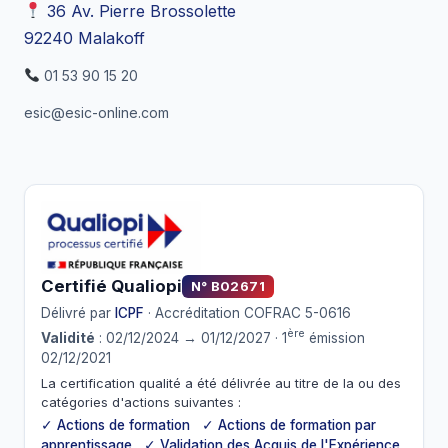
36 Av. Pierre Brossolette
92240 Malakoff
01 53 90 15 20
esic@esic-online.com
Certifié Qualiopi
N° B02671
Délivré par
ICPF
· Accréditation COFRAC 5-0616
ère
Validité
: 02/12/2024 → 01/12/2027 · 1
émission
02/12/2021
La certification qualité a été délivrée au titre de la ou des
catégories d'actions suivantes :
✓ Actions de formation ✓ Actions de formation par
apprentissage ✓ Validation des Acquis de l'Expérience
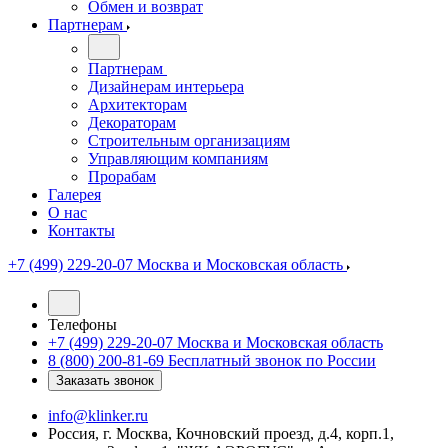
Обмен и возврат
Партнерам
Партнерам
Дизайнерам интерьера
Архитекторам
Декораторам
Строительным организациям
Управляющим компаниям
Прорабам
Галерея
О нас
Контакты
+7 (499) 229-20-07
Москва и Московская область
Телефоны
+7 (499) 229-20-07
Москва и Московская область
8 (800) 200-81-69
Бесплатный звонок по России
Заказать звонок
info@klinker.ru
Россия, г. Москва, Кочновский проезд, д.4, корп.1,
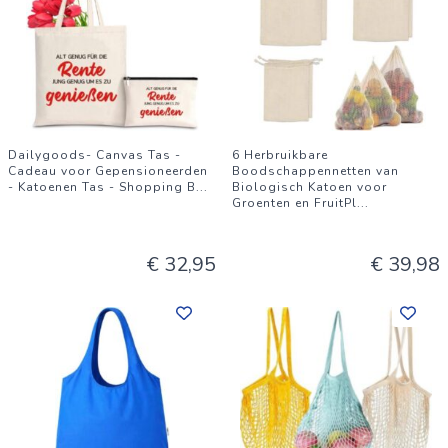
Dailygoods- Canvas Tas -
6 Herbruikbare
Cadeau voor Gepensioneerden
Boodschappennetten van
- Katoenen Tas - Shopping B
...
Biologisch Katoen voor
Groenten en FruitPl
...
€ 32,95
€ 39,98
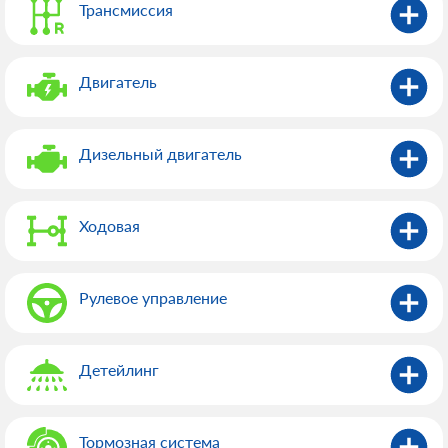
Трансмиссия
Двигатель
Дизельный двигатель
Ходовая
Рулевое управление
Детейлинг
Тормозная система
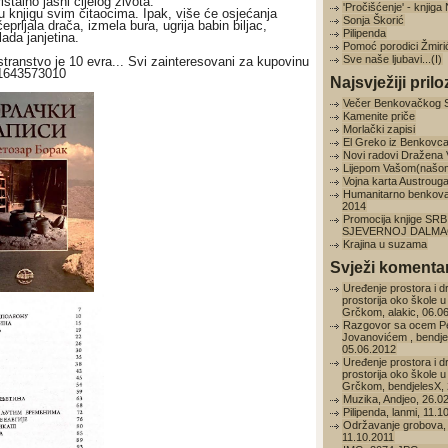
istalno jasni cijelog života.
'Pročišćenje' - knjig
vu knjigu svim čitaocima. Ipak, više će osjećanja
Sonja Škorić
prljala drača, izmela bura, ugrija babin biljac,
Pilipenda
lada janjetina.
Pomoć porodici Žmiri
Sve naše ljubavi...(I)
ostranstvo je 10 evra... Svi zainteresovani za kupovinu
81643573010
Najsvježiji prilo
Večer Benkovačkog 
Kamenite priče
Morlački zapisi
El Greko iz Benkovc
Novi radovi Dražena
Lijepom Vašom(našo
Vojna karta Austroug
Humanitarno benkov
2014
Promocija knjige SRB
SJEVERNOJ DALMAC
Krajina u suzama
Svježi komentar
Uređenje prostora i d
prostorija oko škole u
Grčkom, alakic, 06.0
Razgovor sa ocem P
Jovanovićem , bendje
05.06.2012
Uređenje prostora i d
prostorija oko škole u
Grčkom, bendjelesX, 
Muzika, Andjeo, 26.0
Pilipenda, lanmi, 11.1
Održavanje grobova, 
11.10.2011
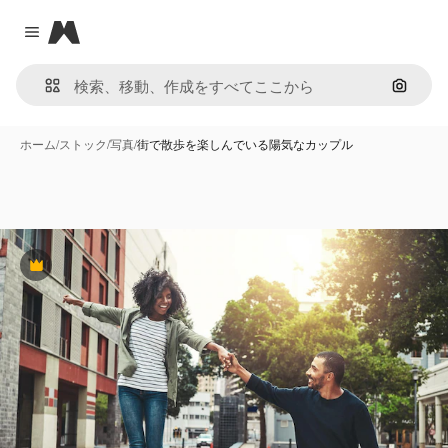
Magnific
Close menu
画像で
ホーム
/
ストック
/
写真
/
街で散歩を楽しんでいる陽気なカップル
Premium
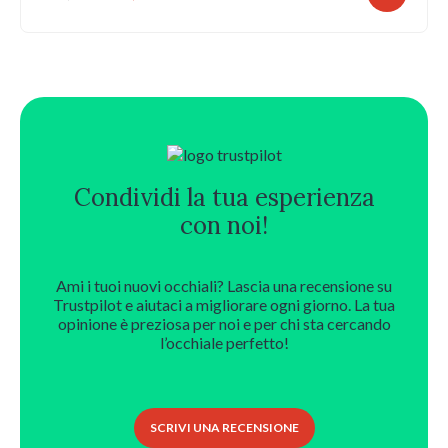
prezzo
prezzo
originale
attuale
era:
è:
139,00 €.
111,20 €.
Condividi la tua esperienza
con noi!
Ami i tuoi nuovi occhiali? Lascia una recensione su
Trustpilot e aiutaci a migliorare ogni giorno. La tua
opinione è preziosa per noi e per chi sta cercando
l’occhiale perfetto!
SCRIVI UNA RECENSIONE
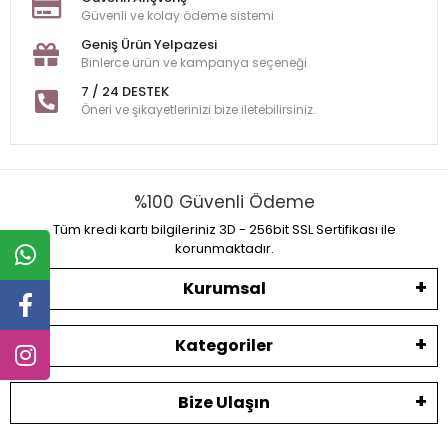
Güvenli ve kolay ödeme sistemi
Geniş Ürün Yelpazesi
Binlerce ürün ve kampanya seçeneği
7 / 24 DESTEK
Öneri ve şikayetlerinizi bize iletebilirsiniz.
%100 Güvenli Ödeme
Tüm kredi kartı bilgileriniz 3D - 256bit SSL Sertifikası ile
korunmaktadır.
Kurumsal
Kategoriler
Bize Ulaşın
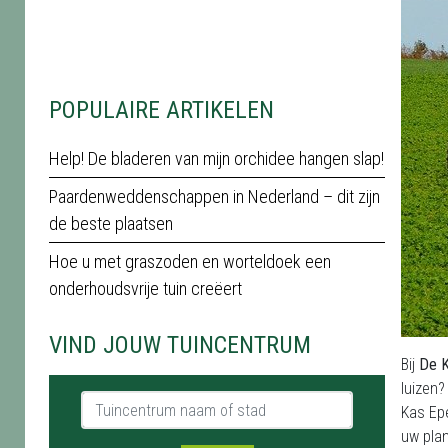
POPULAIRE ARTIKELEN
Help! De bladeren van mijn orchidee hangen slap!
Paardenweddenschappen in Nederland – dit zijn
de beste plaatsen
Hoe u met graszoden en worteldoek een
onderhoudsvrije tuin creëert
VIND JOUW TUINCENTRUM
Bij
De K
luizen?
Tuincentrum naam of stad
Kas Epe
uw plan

▶ **ABOUT THIS EXERCISE**
Pictures in the records above are left out; print everything else exactly as written.

▶ **RESPONSE BELOW**
36 Av. Pierre Brossolette
92240 Malakoff
01 53 90 15 20
esic@esic-online.com
Certifié Qualiopi
N° B02671
Délivré par
ICPF
· Accréditation COFRAC 5-0616
ère
Validité
: 02/12/2024 → 01/12/2027 · 1
émission
02/12/2021
La certification qualité a été délivrée au titre de la ou des
catégories d'actions suivantes :
✓ Actions de formation ✓ Actions de formation par
apprentissage ✓ Validation des Acquis de l'Expérience
Обмен и возврат
Партнерам
Партнерам
Дизайнерам интерьера
Архитекторам
Декораторам
Строительным организациям
Управляющим компаниям
Прорабам
Галерея
О нас
Контакты
+7 (499) 229-20-07
Москва и Московская область
Телефоны
+7 (499) 229-20-07
Москва и Московская область
8 (800) 200-81-69
Бесплатный звонок по России
Заказать звонок
info@klinker.ru
Россия, г. Москва, Кочновский проезд, д.4, корп.1,
Dailygoods- Canvas Tas -
6 Herbruikbare
Cadeau voor Gepensioneerden
Boodschappennetten van
- Katoenen Tas - Shopping B
...
Biologisch Katoen voor
Groenten en FruitPl
...
€ 32,95
€ 39,98
Трансмиссия
Двигатель
Дизельный двигатель
Ходовая
Рулевое управление
Детейлинг
Тормозная система
istalno jasni cijelog života.
'Pročišćenje' - knjig
vu knjigu svim čitaocima. Ipak, više će osjećanja
Sonja Škorić
prljala drača, izmela bura, ugrija babin biljac,
Pilipenda
lada janjetina.
Pomoć porodici Žmiri
Sve naše ljubavi...(I)
ostranstvo je 10 evra... Svi zainteresovani za kupovinu
81643573010
Najsvježiji prilo
Večer Benkovačkog 
Kamenite priče
Morlački zapisi
El Greko iz Benkovc
Novi radovi Dražena
Lijepom Vašom(našo
Vojna karta Austroug
Humanitarno benkov
2014
Promocija knjige SRB
SJEVERNOJ DALMAC
Krajina u suzama
Svježi komentar
Uređenje prostora i d
prostorija oko škole u
Grčkom, alakic, 06.0
Razgovor sa ocem P
Jovanovićem , bendje
05.06.2012
Uređenje prostora i d
prostorija oko škole u
Grčkom, bendjelesX, 
Muzika, Andjeo, 26.0
Pilipenda, lanmi, 11.1
Održavanje grobova, 
11.10.2011
Magnific
Close menu
画像で
ホーム
/
ストック
/
写真
/
街で散歩を楽しんでいる陽気なカップル
Premium
prezzo
prezzo
originale
attuale
era:
è:
139,00 €.
111,20 €.
Condividi la tua esperienza
con noi!
Ami i tuoi nuovi occhiali? Lascia una recensione su
Trustpilot e aiutaci a migliorare ogni giorno. La tua
opinione è preziosa per noi e per chi sta cercando
l’occhiale perfetto!
SCRIVI UNA RECENSIONE
Güvenli ve kolay ödeme sistemi
Geniş Ürün Yelpazesi
Binlerce ürün ve kampanya seçeneği
7 / 24 DESTEK
Öneri ve şikayetlerinizi bize iletebilirsiniz.
%100 Güvenli Ödeme
Tüm kredi kartı bilgileriniz 3D - 256bit SSL Sertifikası ile
korunmaktadır.
Kurumsal
Kategoriler
Bize Ulaşın
POPULAIRE ARTIKELEN
Help! De bladeren van mijn orchidee hangen slap!
Paardenweddenschappen in Nederland – dit zijn
de beste plaatsen
Hoe u met graszoden en worteldoek een
onderhoudsvrije tuin creëert
VIND JOUW TUINCENTRUM
Bij
De K
luizen?
Tuincentrum naam of stad
Kas Epe
uw plan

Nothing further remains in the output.